The past few weeks have not been kind to the hopes of many Christians regarding the Supreme Court. We’ve had justices we thought would see common sense, even if not actually supportive, only to have the Court fabricate identities out of thin legal air. Then, we’ve had supposedly pro-life judges all but say that there’s never a good reason to overturn a bad precedent, at least when it comes to abortion.
It’s at times like this that we can become discouraged and be tempted to give up in despair. As alluring as surrender might be, it’s not likely the voice of faith speaking. Instead of yield to the counsel of our fears, perhaps it’s time to gain a better grasp of the situation.
Dr. Charmaine Yoest of the Heritage Foundation spoke with John Stonestreet about the road ahead. What do Christians need to understand about how the courts work? What are some key things we need to focus on to encourage biblical morality in the land? What steps can we take to help others better understand the beauty of the Christian worldview?
Below is an edited excerpt of their dialogue, or you can listen to the entire conversation.
Here is Charmaine Yoest:
Something that a mentor of mine told me many years ago that always stuck in the back of my mind was that we have an idealistic notion sometimes of the Supreme Court as being this ivory tower situation, and they are these intellects considering a case.
Well, the truth of the matter is they are human beings. They do live in a political world. They do respond to political pressure, and they do have this sense of deciding cases in the context of where the culture is. So we have to be realistic about the fact that major, major decisions that are going to change the real fabric of our country, like our ultimate hope of making a difference in the jurisprudence related to Roe v. Wade, you need a larger majority. That 5-4 that we continue to live with is really, really tenuous.
I think the Left is more in tune than we are with the reality of the debate that goes on at the Supreme Court and how important it is to have people on the Court who are willing to have those debates, and to work, to persuade their colleagues. Justice Scalia was known for doing that kind of thing, of working to be persuasive even before the cases were written, or the arguments and the opinions.

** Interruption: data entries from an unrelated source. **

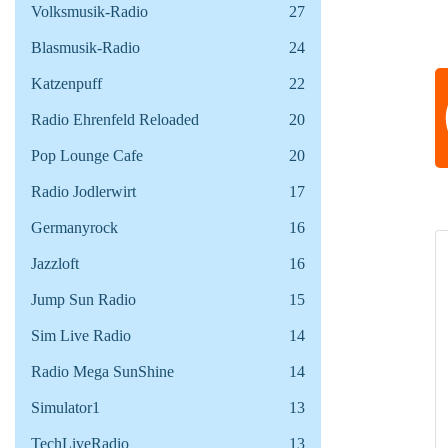
Volksmusik-Radio
27
Blasmusik-Radio
24
Katzenpuff
22
Radio Ehrenfeld Reloaded
20
Pop Lounge Cafe
20
Radio Jodlerwirt
17
Germanyrock
16
Jazzloft
16
Jump Sun Radio
15
Sim Live Radio
14
Radio Mega SunShine
14
Simulator1
13
TechLiveRadio
13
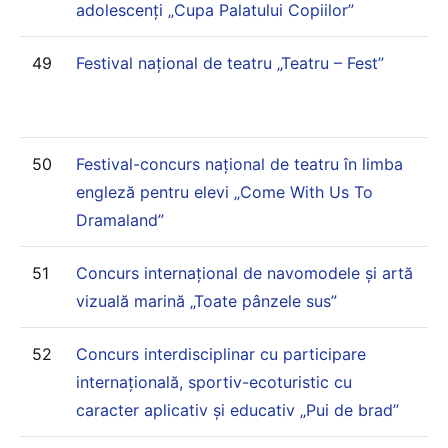
adolescenți „Cupa Palatului Copiilor”
49
Festival național de teatru „Teatru – Fest”
50
Festival-concurs național de teatru în limba
engleză pentru elevi „Come With Us To
Dramaland”
51
Concurs internațional de navomodele și artă
vizuală marină „Toate pânzele sus”
52
Concurs interdisciplinar cu participare
internațională, sportiv-ecoturistic cu
caracter aplicativ și educativ „Pui de brad”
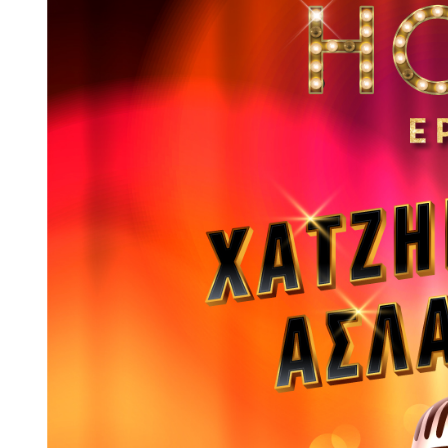
Larger
Image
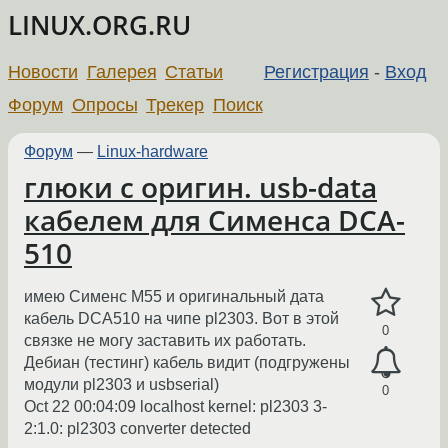
LINUX.ORG.RU
Новости
Галерея
Статьи
Регистрация
-
Вход
Форум
Опросы
Трекер
Поиск
Форум
—
Linux-hardware
глюки с оригин. usb-data
кабелем для Сименса DCA-
510
имею Сименс М55 и оригинальный дата
кабель DCA510 на чипе pl2303. Вот в этой
0
связке не могу заставить их работать.
Дебиан (тестинг) кабель видит (подгружены
модули pl2303 и usbserial)
0
Oct 22 00:04:09 localhost kernel: pl2303 3-
2:1.0: pl2303 converter detected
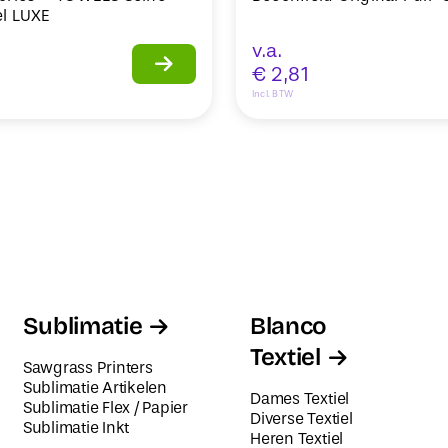
l LUXE
v.a.
€
2,81
Incl. BTW
Sublimatie
Blanco
Textiel
Sawgrass Printers
Sublimatie Artikelen
Dames Textiel
Sublimatie Flex / Papier
Diverse Textiel
Sublimatie Inkt
Heren Textiel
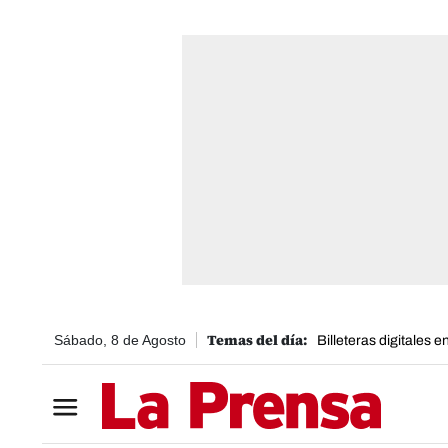
Sábado, 8 de Agosto
Billeteras digitales 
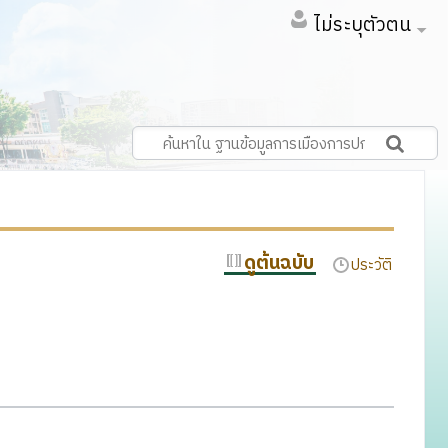
ไม่ระบุตัวตน
ดูต้นฉบับ
ประวัติ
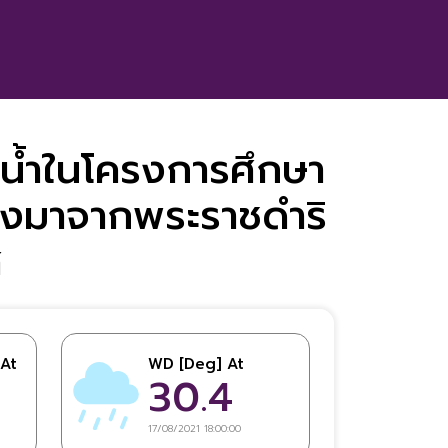
น้ำในโครงการศึกษา
่องมาจากพระราชดำริ
ศ
At
WD [Deg] At
30.4
17/08/2021 18:00:00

I think that rather than be discouraged, we have to just tighten up our belts and say this is a tough business and you have to be in it for the long haul. We just have to keep persisting and moving forward. And frankly, we have to understand that the future of the courts really, really is on the line in this Presidential election in 2020. The Heritage Foundation is a 501(c)(3) so I’m not going to be overly political about this, but I will just underscore that people need to be paying attention to this issue.
As we get into debates, we need to hear from both candidates as to what they’re thinking about their appointments, and really, really keep a focus on the future of the Supreme Court as a central issue.
You have to be in it for the long haul and have to realize that the courts and the culture are not separate, and we have to continue focusing on making the arguments in the culture and moving the culture. I think that the pro-life movement has been doing a lot on that front. But at the same time, having the two elements move forward together. I’m a big believer in knitting those two pieces together. So, we have to redouble our efforts and be sure that we’re making the case.
I think that if there is a silver lining, it’s that all this gives us an opportunity to talk about the health risks for women. The Left likes to caricature us as being only about overturning Roe V. Wade. Well, come on! There were some real reasons. There was a real case record as to why the Louisiana Legislature felt like they needed to move and to protect women within their abortion clinics.
So I would encourage people to look at the decision, look at the arguments, and then focus on how we continue to refine the arguments that we’re making, frankly, to women themselves about this decision that so many people are confronted with, and why we have the beliefs that we do.